I want to write of an incident that happened to Mother before I change the subject. We, the family, were all in the field. Mother was alone at home when the cows broke out of the corral and got into the Lucerne field. Two of the three cows got bloated and were down, dying, when Mother saw them. She had to work fast to save them so she got a scissors and a block of wood, held the blade of the scissors over the paunch of the cow and hit it with the wood club until it penetrated the stomach. She saved both cows. We though she was a heroine.

I am going to mention a few things on the other side of my family or the Stansfield side.

I read a book a short time ago about the Stansfields. Several hundred years ago, they were residing in France, side by side with a neighbor named Draper. They all emigrated to England and bought estates side by side where they prospered. There were two James Stansfields, James I and James II. I have heard Jack’s father speak of them many times. Then the Mormon missionaries came and converted them and they came to Utah. One of Grandpa Stansfield’s Uncles tried to get them to stay in England. He promised to make them the richest Stansfields in England but the lure of America was too great. So his mother and the eight children came here. The father, who followed later found when he got there that Grandmother had married another man and when he got here, she and her new husband had fled to California leaving all the children. Grandpa Stansfield was nineteen and he had to support them and the little girl, Lizzie, had to keep house. The old man’s name was Sam. He never saw his wife again.
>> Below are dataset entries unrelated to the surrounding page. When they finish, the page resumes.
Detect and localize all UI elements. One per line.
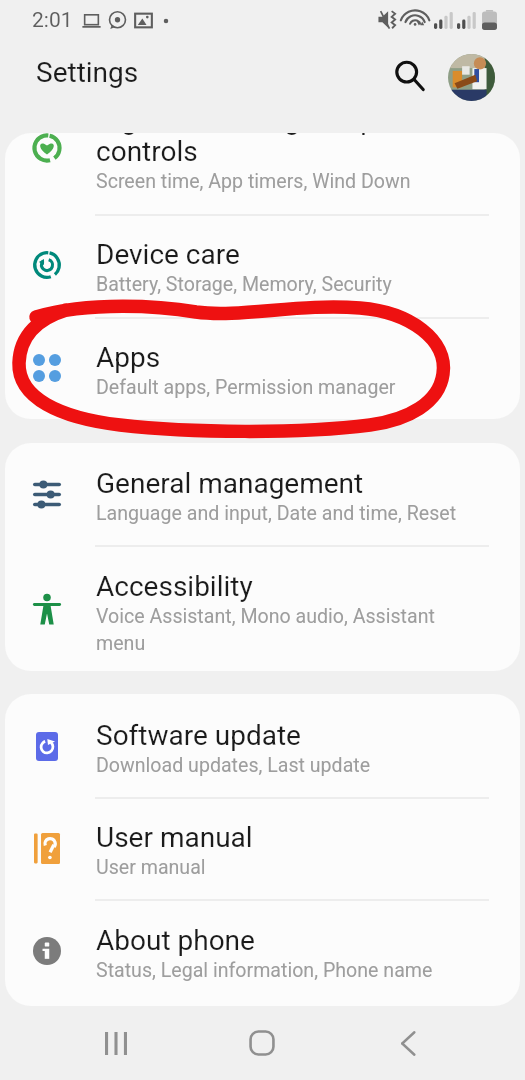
staticText: Battery, Storage, Memory, Security (96, 273, 392, 296)
staticText: Status, Legal information, Phone name (96, 959, 433, 982)
button[interactable]: Accessibility (96, 570, 520, 655)
button[interactable]: Account profile (448, 54, 495, 101)
staticText: Voice Assistant, Mono audio, Assistant m… (96, 605, 435, 655)
staticText: User manual (96, 821, 253, 854)
button[interactable]: Apps (96, 341, 520, 399)
staticText: User manual (96, 856, 206, 879)
staticText: Apps (96, 341, 161, 374)
staticText: About phone (96, 924, 255, 957)
button[interactable]: General management (96, 467, 520, 525)
staticText: Download updates, Last update (96, 754, 371, 777)
staticText: Settings (36, 56, 139, 89)
button[interactable]: About phone (96, 924, 520, 982)
button[interactable]: Software update (96, 719, 520, 777)
staticText: Default apps, Permission manager (96, 376, 396, 399)
staticText: Device care (96, 238, 240, 271)
staticText: General management (96, 467, 364, 500)
staticText: Software update (96, 719, 301, 752)
staticText: Language and input, Date and time, Reset (96, 502, 457, 525)
button[interactable]: Search (384, 50, 436, 102)
staticText: Screen time, App timers, Wind Down (96, 170, 411, 193)
button[interactable]: Back (355, 1014, 461, 1072)
button[interactable]: Digital wellbeing and parental controls (96, 133, 520, 193)
button[interactable]: Home (209, 1014, 315, 1072)
staticText: Digital wellbeing and parental controls (96, 133, 462, 168)
staticText: Accessibility (96, 570, 253, 603)
staticText: 2:01 (32, 8, 73, 33)
button[interactable]: Device care (96, 238, 520, 296)
button[interactable]: Recent apps (63, 1014, 169, 1072)
button[interactable]: User manual (96, 821, 520, 879)
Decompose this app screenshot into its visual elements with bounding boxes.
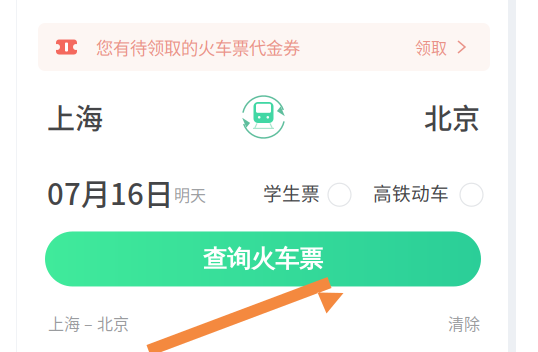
staticText: 明天 bbox=[174, 183, 206, 206]
staticText: 领取 bbox=[415, 35, 447, 59]
staticText: 清除 bbox=[448, 312, 480, 335]
button[interactable]: 您有待领取的火车票代金券 bbox=[17, 23, 508, 71]
button[interactable]: 查询火车票 bbox=[17, 232, 508, 286]
button[interactable]: 上海 – 北京 bbox=[48, 312, 129, 335]
button[interactable]: 清除 bbox=[448, 312, 480, 335]
staticText: 上海 bbox=[47, 97, 103, 137]
staticText: 07月16日 bbox=[47, 171, 173, 214]
button[interactable]: 学生票 bbox=[263, 178, 351, 206]
staticText: 上海 – 北京 bbox=[48, 312, 129, 335]
button[interactable]: Swap departure and arrival stations bbox=[238, 92, 288, 142]
button[interactable]: 上海 bbox=[47, 97, 103, 137]
staticText: 您有待领取的火车票代金券 bbox=[96, 34, 300, 60]
button[interactable]: 07月16日 bbox=[47, 171, 206, 214]
staticText: 北京 bbox=[424, 97, 480, 137]
button[interactable]: 高铁动车 bbox=[373, 178, 483, 206]
button[interactable]: 北京 bbox=[424, 97, 480, 137]
staticText: 学生票 bbox=[263, 179, 320, 206]
staticText: 查询火车票 bbox=[203, 244, 323, 274]
staticText: 高铁动车 bbox=[373, 179, 449, 206]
He died here in Mt. Pleasant and is buried here. The rest of the family moved to Idaho and California.

And on Grandma Stansfield’s side of the family …….She was a Nielson, her name, Sophie, her father’s, Frederick Nielson, mother’s name, Margaret. They were all born in Denmark. When they joined the Mormon Church, they were told to leave at once for America. The children were sick with the measles when they left and they were many weeks on the ocean. Their food and water ran out. The youngest child died and was buried at sea. They finally arrived in Utah and it was not like it had been pictured at all. In Denmark, he was a tailor by trade and had always lived in a large city. He was not used to farming and they nearly starved to death. On crossing the ocean, the girl who died, was so homesick and sick that she kept asking to be taken home again, where they had a little white gate. They apostatized when the other Scandinavians did. Grandmother Nielson died when in her sixties and Grandfather was 94 years old when he died. They had had enough Mormonism to last them the rest of their lives. They had four daughters; Sophia, Maria, Phena, Lizzie; and one son, Alfred.
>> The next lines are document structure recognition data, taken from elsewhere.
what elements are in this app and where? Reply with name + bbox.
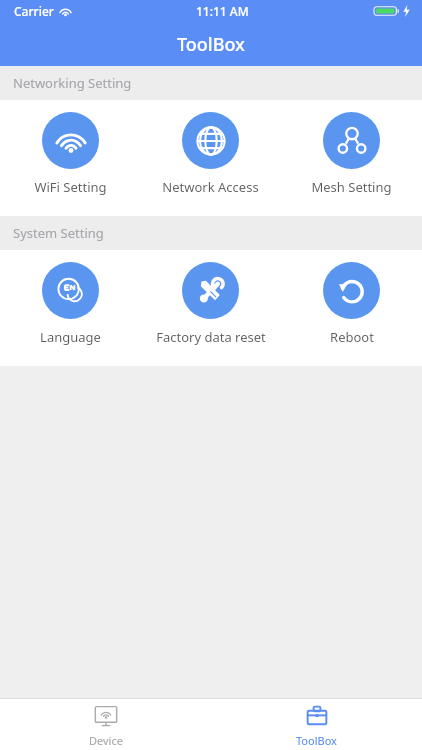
button[interactable]: Factory data reset: [140, 250, 281, 366]
staticText: Language: [40, 328, 101, 346]
staticText: System Setting: [13, 224, 104, 242]
staticText: Reboot: [330, 328, 374, 346]
button[interactable]: Device: [0, 698, 211, 750]
staticText: ToolBox: [177, 32, 245, 57]
staticText: Device: [89, 733, 123, 748]
staticText: Factory data reset: [156, 328, 266, 346]
staticText: WiFi Setting: [34, 178, 107, 196]
staticText: Networking Setting: [13, 74, 132, 92]
other: Device: [93, 704, 119, 730]
button[interactable]: Mesh Setting: [281, 100, 422, 216]
staticText: Network Access: [162, 178, 259, 196]
staticText: ToolBox: [296, 733, 337, 748]
other: ToolBox: [304, 704, 330, 730]
button[interactable]: Language: [0, 250, 140, 366]
staticText: Carrier: [14, 3, 54, 19]
staticText: Mesh Setting: [311, 178, 392, 196]
button[interactable]: WiFi Setting: [0, 100, 140, 216]
button[interactable]: ToolBox: [211, 698, 422, 750]
button[interactable]: Network Access: [140, 100, 281, 216]
button[interactable]: Reboot: [281, 250, 422, 366]
staticText: 11:11 AM: [196, 3, 249, 19]
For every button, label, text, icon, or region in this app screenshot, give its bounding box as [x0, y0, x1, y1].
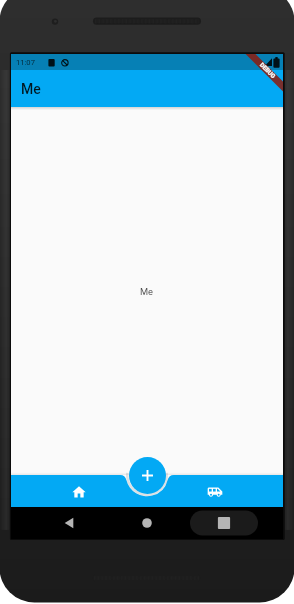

I often wonder why we didn’t question our Father about his life in Sweden. Ne never spoke of it. I imagine he got bored with life in Sweden and the thought of going to the “New World” as they called it, was very enticing because I don’t think it was the Mormon Church, but I think the Mormon Church was an opportunity for him to break away. He was nineteen years old, just the age for adventure. But with Grandmother; that was another thing. She had a paralytic stroke a few years later and was bedridden, couldn’t speak at all and each one of the children kept her in their homes three months apiece. They all lived in graneries or cellars. She wanted to go back to Sweden but Grandfather wouldn’t take her back. However, he was generous with money for her support. Finally, Aunt Annie Fredricksen made a permanent home for her till she died and got money to buy a farm. She lived seven years after her stroke. We.., I think, if she hadn’t come to Utah, where would we be, so that change changed lots of lives.

Well, a lot of these memories are silly but overlook that part. I may think of more of our early life here in Mt. Pleasant.